Review: A Line to Kill (Hawthorne & Horowitz #3)
Gaby Meares
This is the third instalment of Horowitz’s series, where he plays the role of the rather hapless sidekick to his brilliant, but annoying, fictional detective Daniel Hawthorne. The other titles are The Word is Murder and The Sentence is Death. Horowitz is worried that he will soon run out of titles with grammatical allusions!
This time we find them invited to a literary festival held on a remote island and before you can say ‘Agatha Christie’, a murder is committed and everyone’s a suspect. As Horowitz complains, ‘I had come to Alderney in the hope that I would be introducing Hawthorne to my world: books, lectures and all the rest of it. But instead, I had once again been dragged into his’.
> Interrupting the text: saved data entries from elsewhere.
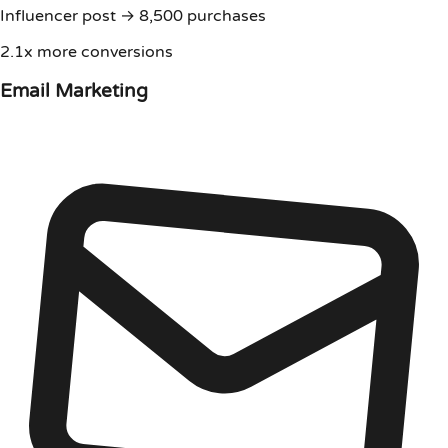
Influencer post → 8,500 purchases
2.1x more conversions
Email Marketing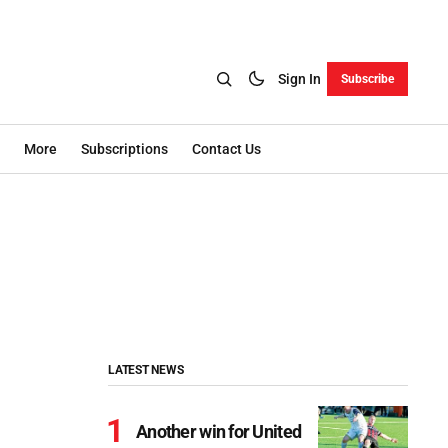
Sign In
Subscribe
More
Subscriptions
Contact Us
LATEST NEWS
Another win for United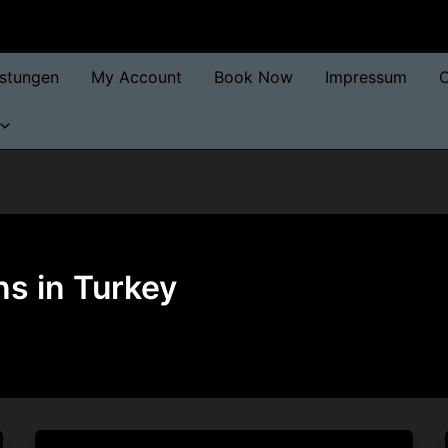
istungen
My Account
Book Now
Impressum
O
ns in Turkey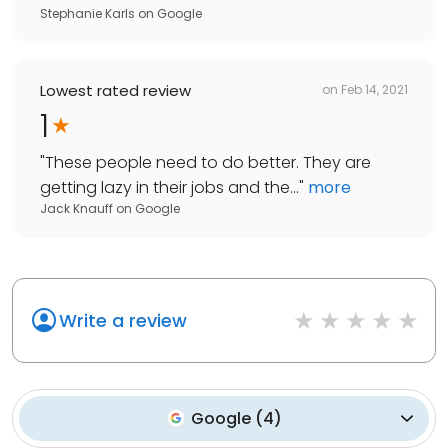
Stephanie Karls
on
Google
Lowest rated review
on
Feb 14, 2021
1
"
These people need to do better. They are
getting lazy in their jobs and the...
"
more
Jack Knauff
on
Google
Write a review
Google
(
4
)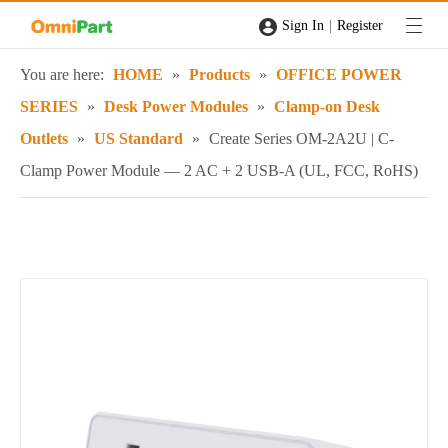
|
Sign In
Register
You are here:
HOME
»
Products
»
OFFICE POWER
SERIES
»
Desk Power Modules
»
Clamp-on Desk
Outlets
»
US Standard
»
Create Series OM-2A2U | C-
Clamp Power Module — 2 AC + 2 USB-A (UL, FCC, RoHS)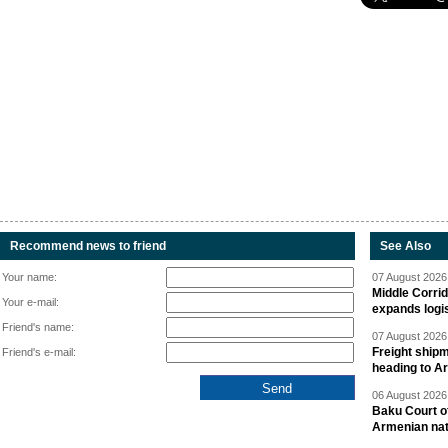
Recommend news to friend
See Also
Your name:
07 August 2026 
Middle Corrid
Your e-mail:
expands logis
Friend's name:
07 August 2026 
Freight shipm
Friend's e-mail:
heading to A
06 August 2026 
Baku Court of
Armenian nat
Using a writing festival as the setting gives Horowitz plenty of opportunity to wax lyrical about the shared love of literature: ‘I think there’s something wonderful and reassuring about the idea that in the rush of modern life people will still come together and sit for an hour in a theatre, a gymnasium or a giant tent simply out of a love of books and reading.’ Obviously, anyone reading his book will be in total agreement.
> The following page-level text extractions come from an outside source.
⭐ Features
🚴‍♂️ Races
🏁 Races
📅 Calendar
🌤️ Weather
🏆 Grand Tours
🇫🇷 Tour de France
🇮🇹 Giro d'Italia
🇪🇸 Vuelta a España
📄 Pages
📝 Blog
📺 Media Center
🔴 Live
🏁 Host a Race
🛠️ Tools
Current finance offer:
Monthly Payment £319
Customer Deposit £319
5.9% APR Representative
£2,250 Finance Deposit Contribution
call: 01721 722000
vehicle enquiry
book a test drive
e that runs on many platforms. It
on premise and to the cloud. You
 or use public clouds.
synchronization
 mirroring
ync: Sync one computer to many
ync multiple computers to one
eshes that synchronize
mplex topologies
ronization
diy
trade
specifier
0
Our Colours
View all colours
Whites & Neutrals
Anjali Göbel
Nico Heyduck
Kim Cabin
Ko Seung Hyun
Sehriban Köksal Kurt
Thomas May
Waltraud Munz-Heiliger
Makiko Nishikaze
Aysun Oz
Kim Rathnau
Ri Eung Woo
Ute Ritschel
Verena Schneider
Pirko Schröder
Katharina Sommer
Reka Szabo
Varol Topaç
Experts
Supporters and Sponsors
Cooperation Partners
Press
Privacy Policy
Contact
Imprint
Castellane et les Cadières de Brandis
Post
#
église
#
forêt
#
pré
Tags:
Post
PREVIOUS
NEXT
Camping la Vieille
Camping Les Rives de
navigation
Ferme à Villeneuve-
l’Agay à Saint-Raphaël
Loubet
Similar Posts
This is an easy book to read; a real page-turner. But Horowitz can also be insightful. As he notes: ‘there are victims in every murder story, and not just the ones who are killed’. Just like Poirot and Holmes, Hawthorne waits for the final pages before the big reveal, and the reader is left wondering ‘why didn’t I work that out?’ And that’s the reason we all enjoy a great whodunit!